I found out something cool today. The company that I use for manual credit card processing is now offering a mobile credit card capture device. https://epay.propay.com/SPC/

It looks pretty sweet & I'm sure it would come in handy. I just might have to get me one of those


----------



## dan-ann (Oct 25, 2007)

I have been using a similar device for 2 yrs now - called stow and go. I could not function without it. Only problem with theses are If there is a problem with the credit card you don't find out till later when you process your charges


----------



## tfalk (Apr 3, 2008)

dan-ann said:


> Only problem with theses are If there is a problem with the credit card you don't find out till later when you process your charges


And that's the major problem I have with these type of arrangements.

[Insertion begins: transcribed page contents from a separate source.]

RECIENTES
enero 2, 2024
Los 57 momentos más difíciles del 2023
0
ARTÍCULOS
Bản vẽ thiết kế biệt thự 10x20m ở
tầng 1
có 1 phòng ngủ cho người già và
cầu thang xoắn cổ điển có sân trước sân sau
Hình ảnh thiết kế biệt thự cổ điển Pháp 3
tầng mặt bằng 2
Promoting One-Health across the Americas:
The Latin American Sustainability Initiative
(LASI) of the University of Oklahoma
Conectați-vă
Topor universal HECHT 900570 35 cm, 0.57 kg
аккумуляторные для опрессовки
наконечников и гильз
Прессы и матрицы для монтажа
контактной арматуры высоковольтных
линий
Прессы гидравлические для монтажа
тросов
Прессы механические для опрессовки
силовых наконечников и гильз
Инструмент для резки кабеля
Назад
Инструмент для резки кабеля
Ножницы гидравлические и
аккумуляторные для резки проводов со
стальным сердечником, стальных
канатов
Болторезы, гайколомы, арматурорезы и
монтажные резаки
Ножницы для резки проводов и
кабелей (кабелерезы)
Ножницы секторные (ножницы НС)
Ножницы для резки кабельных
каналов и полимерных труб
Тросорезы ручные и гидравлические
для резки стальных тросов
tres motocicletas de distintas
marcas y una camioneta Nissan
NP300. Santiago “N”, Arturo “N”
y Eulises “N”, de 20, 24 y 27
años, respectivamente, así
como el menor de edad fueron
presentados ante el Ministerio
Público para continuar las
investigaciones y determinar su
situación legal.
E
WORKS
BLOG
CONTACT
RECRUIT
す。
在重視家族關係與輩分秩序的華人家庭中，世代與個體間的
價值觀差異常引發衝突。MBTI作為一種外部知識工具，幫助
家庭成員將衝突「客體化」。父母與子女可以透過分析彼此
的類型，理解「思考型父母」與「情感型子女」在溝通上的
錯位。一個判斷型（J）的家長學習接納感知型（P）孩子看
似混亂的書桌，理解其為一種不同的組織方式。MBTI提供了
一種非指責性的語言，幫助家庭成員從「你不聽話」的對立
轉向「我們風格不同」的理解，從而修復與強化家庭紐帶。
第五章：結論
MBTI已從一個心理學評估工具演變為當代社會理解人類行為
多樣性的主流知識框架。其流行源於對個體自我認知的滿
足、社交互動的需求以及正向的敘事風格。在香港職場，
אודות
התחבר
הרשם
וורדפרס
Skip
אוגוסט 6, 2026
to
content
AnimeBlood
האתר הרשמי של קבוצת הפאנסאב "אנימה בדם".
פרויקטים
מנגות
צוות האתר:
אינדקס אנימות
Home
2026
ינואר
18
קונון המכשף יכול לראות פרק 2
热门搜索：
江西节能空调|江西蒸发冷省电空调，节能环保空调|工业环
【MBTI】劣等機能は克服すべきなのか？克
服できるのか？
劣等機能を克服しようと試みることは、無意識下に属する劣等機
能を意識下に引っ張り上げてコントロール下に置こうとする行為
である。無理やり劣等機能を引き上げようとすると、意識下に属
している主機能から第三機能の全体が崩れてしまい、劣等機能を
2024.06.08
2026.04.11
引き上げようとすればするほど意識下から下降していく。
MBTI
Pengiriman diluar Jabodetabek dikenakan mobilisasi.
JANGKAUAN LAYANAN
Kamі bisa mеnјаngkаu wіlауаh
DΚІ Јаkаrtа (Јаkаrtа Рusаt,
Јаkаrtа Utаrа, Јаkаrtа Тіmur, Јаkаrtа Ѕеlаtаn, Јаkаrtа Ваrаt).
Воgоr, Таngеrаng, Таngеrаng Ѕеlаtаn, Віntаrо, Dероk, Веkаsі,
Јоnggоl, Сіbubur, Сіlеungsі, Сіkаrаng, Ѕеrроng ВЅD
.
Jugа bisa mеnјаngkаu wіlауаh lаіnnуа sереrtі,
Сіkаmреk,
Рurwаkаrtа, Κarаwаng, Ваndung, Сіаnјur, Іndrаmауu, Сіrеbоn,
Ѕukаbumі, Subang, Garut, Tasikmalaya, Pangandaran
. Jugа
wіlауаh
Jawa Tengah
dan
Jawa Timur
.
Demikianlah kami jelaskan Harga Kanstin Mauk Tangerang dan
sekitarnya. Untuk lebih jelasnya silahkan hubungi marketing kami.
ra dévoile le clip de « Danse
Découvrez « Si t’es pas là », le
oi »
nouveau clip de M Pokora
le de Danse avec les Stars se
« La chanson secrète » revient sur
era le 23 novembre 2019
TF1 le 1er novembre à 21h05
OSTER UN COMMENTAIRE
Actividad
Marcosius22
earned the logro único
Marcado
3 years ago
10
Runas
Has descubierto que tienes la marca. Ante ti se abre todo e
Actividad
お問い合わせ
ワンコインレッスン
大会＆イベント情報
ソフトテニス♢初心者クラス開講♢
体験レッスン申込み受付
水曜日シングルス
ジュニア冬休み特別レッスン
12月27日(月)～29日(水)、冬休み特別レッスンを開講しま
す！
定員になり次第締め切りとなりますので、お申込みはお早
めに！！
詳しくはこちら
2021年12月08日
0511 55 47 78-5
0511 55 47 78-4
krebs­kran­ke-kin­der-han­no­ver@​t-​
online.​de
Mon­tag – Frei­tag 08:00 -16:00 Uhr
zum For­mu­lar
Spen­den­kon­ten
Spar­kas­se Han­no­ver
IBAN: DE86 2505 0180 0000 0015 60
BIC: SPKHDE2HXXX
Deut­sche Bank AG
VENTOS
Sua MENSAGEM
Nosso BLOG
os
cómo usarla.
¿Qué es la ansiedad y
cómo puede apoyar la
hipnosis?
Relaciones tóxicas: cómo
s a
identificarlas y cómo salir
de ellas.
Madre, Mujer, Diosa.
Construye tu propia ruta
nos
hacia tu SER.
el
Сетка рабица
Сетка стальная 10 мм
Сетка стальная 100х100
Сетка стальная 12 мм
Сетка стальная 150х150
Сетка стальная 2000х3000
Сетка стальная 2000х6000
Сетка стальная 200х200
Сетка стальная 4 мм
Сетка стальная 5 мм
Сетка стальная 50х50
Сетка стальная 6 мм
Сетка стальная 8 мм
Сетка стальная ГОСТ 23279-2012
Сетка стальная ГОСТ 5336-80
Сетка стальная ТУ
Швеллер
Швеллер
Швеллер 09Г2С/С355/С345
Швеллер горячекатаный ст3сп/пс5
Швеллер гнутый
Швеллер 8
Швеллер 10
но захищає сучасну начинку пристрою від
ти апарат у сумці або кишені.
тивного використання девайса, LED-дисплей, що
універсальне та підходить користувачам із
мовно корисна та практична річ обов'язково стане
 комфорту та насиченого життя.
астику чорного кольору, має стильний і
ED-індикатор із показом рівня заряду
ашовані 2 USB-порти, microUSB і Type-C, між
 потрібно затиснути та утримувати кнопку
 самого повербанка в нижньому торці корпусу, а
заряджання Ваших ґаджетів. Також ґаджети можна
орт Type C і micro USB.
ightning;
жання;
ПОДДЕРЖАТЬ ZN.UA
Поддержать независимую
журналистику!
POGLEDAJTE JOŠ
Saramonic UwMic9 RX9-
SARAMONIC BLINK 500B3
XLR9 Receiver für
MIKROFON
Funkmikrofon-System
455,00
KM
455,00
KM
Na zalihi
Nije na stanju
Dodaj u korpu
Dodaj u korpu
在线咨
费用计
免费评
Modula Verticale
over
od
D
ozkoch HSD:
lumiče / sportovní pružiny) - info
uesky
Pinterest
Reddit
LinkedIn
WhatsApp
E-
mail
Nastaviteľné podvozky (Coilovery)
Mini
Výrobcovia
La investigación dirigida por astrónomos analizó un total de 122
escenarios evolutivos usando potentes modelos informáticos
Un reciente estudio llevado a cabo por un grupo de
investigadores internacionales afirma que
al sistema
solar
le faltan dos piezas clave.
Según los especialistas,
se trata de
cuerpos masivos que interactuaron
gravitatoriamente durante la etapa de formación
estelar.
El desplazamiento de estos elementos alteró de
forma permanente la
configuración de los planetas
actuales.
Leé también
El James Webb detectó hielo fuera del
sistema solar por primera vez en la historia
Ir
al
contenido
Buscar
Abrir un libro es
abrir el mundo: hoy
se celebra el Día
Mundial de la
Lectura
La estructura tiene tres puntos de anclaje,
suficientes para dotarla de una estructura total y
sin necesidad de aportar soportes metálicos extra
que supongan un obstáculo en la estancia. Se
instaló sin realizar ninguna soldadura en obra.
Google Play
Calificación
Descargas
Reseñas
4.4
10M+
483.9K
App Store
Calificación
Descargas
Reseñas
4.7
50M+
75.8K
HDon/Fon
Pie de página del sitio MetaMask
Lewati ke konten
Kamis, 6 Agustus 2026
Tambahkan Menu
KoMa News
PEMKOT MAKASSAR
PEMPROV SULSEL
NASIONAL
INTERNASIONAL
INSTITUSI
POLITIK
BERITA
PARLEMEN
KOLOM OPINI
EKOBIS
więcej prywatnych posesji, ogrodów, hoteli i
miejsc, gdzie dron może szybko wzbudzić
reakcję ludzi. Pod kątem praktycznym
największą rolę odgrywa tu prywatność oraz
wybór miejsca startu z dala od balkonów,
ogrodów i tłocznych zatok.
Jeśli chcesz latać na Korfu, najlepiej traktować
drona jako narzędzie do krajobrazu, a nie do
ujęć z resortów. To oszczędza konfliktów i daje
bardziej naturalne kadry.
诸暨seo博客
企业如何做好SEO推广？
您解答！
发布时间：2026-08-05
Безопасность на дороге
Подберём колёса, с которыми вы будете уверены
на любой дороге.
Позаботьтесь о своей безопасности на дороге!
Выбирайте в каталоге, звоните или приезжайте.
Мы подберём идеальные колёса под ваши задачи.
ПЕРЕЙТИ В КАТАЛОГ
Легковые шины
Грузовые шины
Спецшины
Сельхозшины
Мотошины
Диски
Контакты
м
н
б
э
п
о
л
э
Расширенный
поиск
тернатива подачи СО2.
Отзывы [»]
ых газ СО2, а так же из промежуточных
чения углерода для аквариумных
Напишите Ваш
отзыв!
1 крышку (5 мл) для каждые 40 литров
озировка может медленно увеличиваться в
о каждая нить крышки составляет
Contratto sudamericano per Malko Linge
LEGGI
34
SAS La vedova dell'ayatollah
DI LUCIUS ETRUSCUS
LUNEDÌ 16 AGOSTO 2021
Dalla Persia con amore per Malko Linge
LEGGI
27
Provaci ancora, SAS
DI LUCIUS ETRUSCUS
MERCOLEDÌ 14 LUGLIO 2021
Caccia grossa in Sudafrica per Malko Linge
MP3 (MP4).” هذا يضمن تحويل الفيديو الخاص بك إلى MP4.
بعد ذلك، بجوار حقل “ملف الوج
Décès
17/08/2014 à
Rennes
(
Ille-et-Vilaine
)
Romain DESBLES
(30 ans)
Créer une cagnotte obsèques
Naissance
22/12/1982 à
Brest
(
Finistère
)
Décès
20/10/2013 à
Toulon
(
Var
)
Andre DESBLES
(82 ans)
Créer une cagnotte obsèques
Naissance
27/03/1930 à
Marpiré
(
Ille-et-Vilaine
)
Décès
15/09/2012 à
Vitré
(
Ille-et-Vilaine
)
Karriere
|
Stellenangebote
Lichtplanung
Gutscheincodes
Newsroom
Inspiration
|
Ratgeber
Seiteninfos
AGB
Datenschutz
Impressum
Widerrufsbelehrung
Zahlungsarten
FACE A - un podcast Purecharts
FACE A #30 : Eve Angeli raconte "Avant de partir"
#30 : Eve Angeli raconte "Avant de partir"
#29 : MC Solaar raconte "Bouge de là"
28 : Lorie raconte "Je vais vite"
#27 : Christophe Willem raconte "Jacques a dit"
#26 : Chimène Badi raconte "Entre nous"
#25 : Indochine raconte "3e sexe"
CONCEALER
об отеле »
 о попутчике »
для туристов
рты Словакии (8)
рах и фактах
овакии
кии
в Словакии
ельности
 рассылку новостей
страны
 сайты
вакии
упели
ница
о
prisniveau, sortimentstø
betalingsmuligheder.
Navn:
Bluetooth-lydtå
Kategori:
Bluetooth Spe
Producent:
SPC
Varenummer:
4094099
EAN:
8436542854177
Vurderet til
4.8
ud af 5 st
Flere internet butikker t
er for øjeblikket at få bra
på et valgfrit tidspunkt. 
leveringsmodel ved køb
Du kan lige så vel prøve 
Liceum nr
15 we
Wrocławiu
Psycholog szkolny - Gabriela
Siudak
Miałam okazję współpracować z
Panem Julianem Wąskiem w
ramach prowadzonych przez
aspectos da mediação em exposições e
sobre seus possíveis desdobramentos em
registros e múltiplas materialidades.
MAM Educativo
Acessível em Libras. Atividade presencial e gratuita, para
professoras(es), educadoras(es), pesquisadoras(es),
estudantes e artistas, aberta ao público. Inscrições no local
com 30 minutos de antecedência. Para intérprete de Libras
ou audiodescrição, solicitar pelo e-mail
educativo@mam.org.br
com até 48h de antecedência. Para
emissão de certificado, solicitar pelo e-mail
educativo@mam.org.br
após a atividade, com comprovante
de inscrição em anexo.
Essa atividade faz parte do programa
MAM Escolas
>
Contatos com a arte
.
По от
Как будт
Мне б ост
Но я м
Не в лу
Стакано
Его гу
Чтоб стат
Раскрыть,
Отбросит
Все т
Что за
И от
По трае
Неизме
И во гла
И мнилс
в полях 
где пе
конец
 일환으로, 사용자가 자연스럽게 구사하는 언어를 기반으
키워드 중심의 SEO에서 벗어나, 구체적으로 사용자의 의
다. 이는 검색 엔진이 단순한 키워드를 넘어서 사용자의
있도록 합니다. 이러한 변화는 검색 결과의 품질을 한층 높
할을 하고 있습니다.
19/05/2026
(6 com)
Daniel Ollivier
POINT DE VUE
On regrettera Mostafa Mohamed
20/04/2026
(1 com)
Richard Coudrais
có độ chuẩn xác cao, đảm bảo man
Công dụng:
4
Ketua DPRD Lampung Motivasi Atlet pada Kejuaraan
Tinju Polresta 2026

By the time you find out you've been screwed, you've not only lost your money but you've lost your merchandise.

I've been using a setup from Merchant Anywhere for about 2 years now that runs on a Palm Treo. It's not cheap but it works pretty much anywhere and I have an internet connection anywhere I need it. I also found a program that allows me to use the data connection in the Palm as an internet connection for my Laptop. Might be too expensive for some people but it works for us...


----------



## pshawny (Feb 27, 2008)

Yeah, that is true. There is no way of knowing until you go to process the card.

If you have internet access where you are at though, you can hook it up to your computer, swipe the card, & it authorizes right on the spot.


----------



## COEDS (Oct 4, 2006)

If you can't verify the card to make sure it's valid, I would not take the chance. I think the risk far out weighs the benefits. Good luck o findind a better solution. ... JB


----------